Hello! My name is Nike! Suddenly, I finally started twitter! I can't tell you anything useful, but I hope to gain the knowledge and experience of my seniors!
Well then, thank you again this time!
Intermediate Machine Learning digs deeper into machine learning
~ Flow of Intermediate Machine Learning ~
This time it is the contents of 6!
eXtreme Gradient Boosting Gradient Boosting is translated as Gradient Boosting. XGBoost is an implementation of this gradient boosting with greater accuracy and speed. Scikit-learn has another gradient boosting technique, but XGBoost seems to have technical advantages. We'll dig a little deeper into XGBoost.
Python: Try using XGBoost (reference site) What is a gradient boosting decision tree (reference site)
I've already learned a technique called Random Forest, which is categorized as __ "ensemble methods" . The "ensemble method" is the combination of guessing from multiple models. Random forests are an ensemble technique because they integrate multiple decision tree guesses. (* There is also the term "" ensemble learning "__, but I couldn't find a clear difference *)
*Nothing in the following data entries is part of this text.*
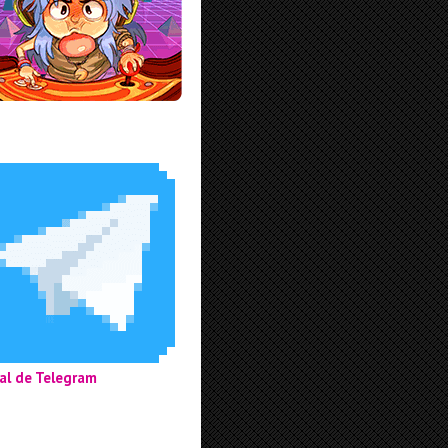
al de Telegram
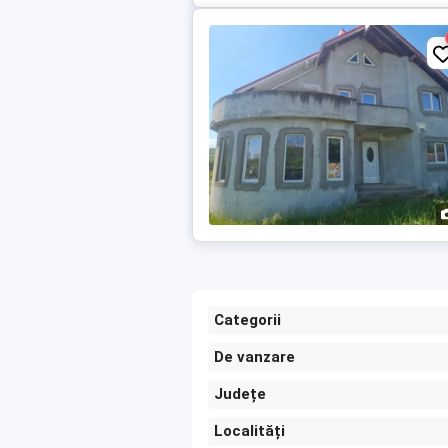
Categorii
De vanzare
Județe
Localități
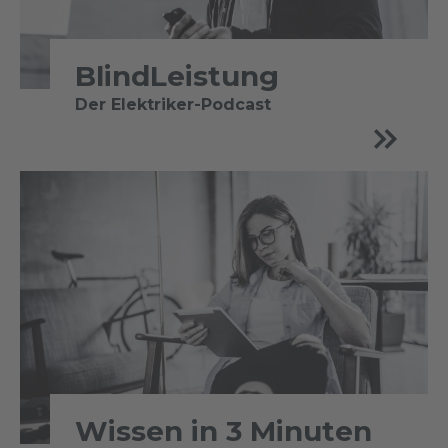
BlindLeistung
Der Elektriker-Podcast
Wissen in 3 Minuten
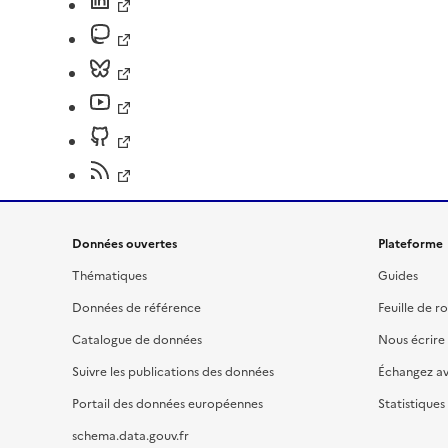
Données ouvertes
Plateforme
Thématiques
Guides
Données de référence
Feuille de r
Catalogue de données
Nous écrire
Suivre les publications des données
Échangez a
Portail des données européennes
Statistiques
schema.data.gouv.fr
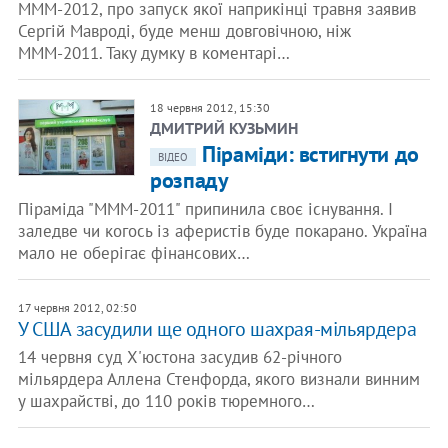
МММ-2012, про запуск якої наприкінці травня заявив
Сергій Мавроді, буде менш довговічною, ніж
МММ-2011. Таку думку в коментарі…
18 червня 2012, 15:30
ДМИТРИЙ КУЗЬМИН
Піраміди: встигнути до
ВІДЕО
розпаду
Піраміда "МММ-2011" припинила своє існування. І
заледве чи когось із аферистів буде покарано. Україна
мало не оберігає фінансових…
17 червня 2012, 02:50
У США засудили ще одного шахрая-мільярдера
14 червня суд Х'юстона засудив 62-річного
мільярдера Аллена Стенфорда, якого визнали винним
у шахрайстві, до 110 років тюремного…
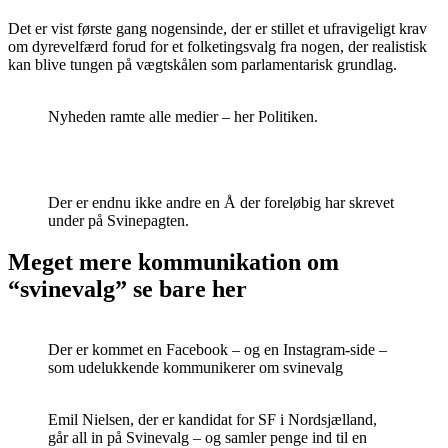
Det er vist første gang nogensinde, der er stillet et ufravigeligt krav
om dyrevelfærd forud for et folketingsvalg fra nogen, der realistisk
kan blive tungen på vægtskålen som parlamentarisk grundlag.
Nyheden ramte alle medier – her Politiken.
Der er endnu ikke andre en Å der foreløbig har skrevet
under på Svinepagten.
Meget mere kommunikation om
“svinevalg” se bare her
Der er kommet en Facebook – og en Instagram-side –
som udelukkende kommunikerer om svinevalg
Emil Nielsen, der er kandidat for SF i Nordsjælland,
går all in på Svinevalg – og samler penge ind til en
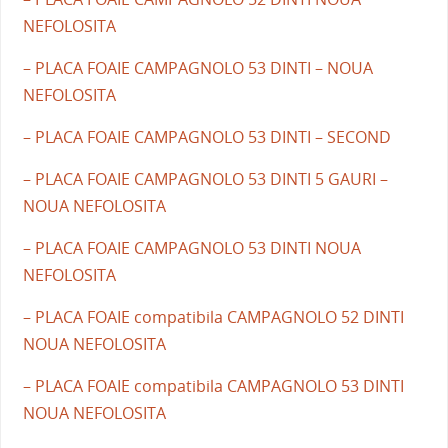
NEFOLOSITA
– PLACA FOAIE CAMPAGNOLO 53 DINTI – NOUA
NEFOLOSITA
– PLACA FOAIE CAMPAGNOLO 53 DINTI – SECOND
– PLACA FOAIE CAMPAGNOLO 53 DINTI 5 GAURI –
NOUA NEFOLOSITA
– PLACA FOAIE CAMPAGNOLO 53 DINTI NOUA
NEFOLOSITA
– PLACA FOAIE compatibila CAMPAGNOLO 52 DINTI
NOUA NEFOLOSITA
– PLACA FOAIE compatibila CAMPAGNOLO 53 DINTI
NOUA NEFOLOSITA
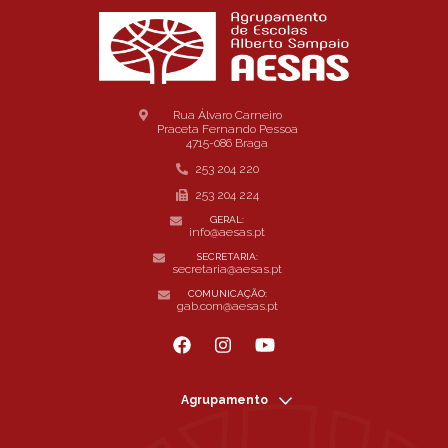
Rua Álvaro Carneiro
Praceta Fernando Pessoa
4715-086 Braga
253 204 220
253 204 224
GERAL:
info@aesas.pt
SECRETARIA:
secretaria@aesas.pt
COMUNICAÇÃO:
gab.com@aesas.pt
Agrupamento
There are three types of ensemble learning
--Bagging --Boosting --Stacking
And gradient boosting is also one of ensemble learning.
First, boosting is a method of continuously adding __models __ to create an entire (ensemble) by repeating a fixed procedure. Initially it is one immature model, but it will be optimized more and more by the models that will be added later.
And gradient boosting is a technique that "redefines as a problem that minimizes the loss function and uses gradient information to find the direction that minimizes the loss." About Gradient Boosting --Preparation-- (Reference Site)
Quoted from Kaggle
First, initialize the existing model. Then enter the cycle below.
The data to be used is in here as before. It is divided into three parts.
First of all, preparation.
import pandas as pd
from sklearn.model_selection import train_test_split
# Data reading
X = pd.read_csv('train.csv', index_col='Id')
X_test_full = pd.read_csv('test.csv', index_col='Id')
# Exclude rows where the objective variable is missing and separate the objective variable from the data
X.dropna(axis=0, subset=['SalePrice'], inplace=True)
y = X.SalePrice
X.drop(['SalePrice'], axis=1, inplace=True)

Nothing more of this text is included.